According to Avnet, Nazis used media to both document their murderous acts and to project certain images to the public. He cited "the incredible power repetition has" in converting subjective ideas into what were perceived as absolute truth. One of these media-created truths, Avnet explained, was the idea that Jews passively accepted Nazi oppression and victimization.

Uprising, however, aimed to portray Jewish resistance to Nazi persecution. The film pays tribute to the participants of the 1943 Warsaw Uprising who, according to Avnet, "wanted to chose how they were going to die -- and in that they were truly living."

Avnet also stressed the importance of maintaining historical accuracy in Uprising over catering to Hollywood entertainment norms.

"I wanted the story of the Warsaw ghetto in their own words," he said.

While researching for the film, Avnet traveled to Yad Vashem in Jerusalem, among other sites of Holocaust remembrance.
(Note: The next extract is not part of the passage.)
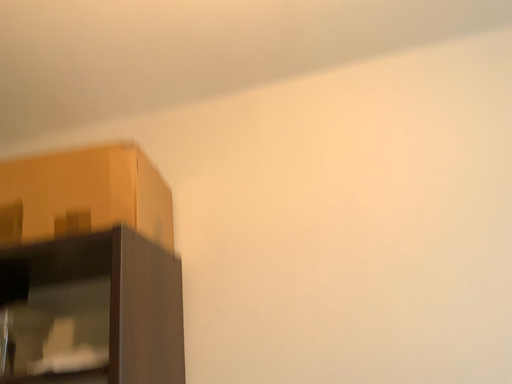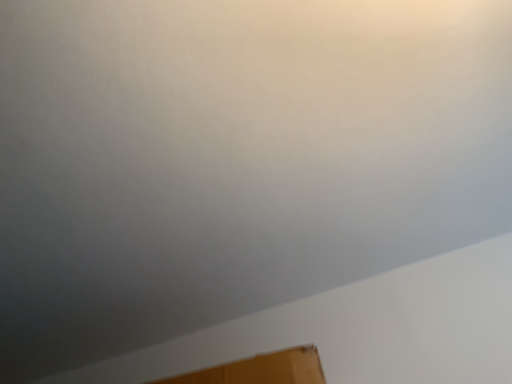 Question: Which way did the camera rotate in the video?

Choices:
 (A) rotated downward
 (B) rotated upward

Answer: (B)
In Jerusalem, he experienced one of "the saddest moments of [his] research."

"When I saw the Hall of the Righteous [a tribute to gentiles who helped save Jews during the Holocaust]... I said, 'Wow, it's so small,'" Avnet said.

The film also attempted to, in the words of Filreis, provide a "metacommentary on how the media does what it does." Avnet said that "all media is the media truth," and condoned "our satisfaction to sit back on the Western media."
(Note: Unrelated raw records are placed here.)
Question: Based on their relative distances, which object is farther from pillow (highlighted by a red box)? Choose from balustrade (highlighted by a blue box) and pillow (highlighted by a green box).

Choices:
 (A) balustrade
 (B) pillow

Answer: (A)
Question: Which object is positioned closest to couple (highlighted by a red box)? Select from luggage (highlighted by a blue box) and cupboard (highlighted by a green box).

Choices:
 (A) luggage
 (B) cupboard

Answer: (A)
In addition to Uprising, Avnet is famous for producing such varied films as Fried Green Tomatoes, Mighty Ducks, Up Close and Personal, The Three Mustekteers and Risky Business.

Avnet said he chose to devote his life to film because of its unique voice.

"I chose film because I wanted to have a voice that was less political and more emotional and humanitarian," he said. "I have extremely little faith in politics."

A Penn graduate, Avnet periodically returns to campus to share his experiences and to offer advice to students. College senior Marc Sinoway, for one, seemed to find Avnet's talk valuable, commending "how much of the director's life was invested in the film."

Avnet currently serves as vice-chairman of the board of directors for the American Film Institute and has produced more than 50 motion pictures and TV movies.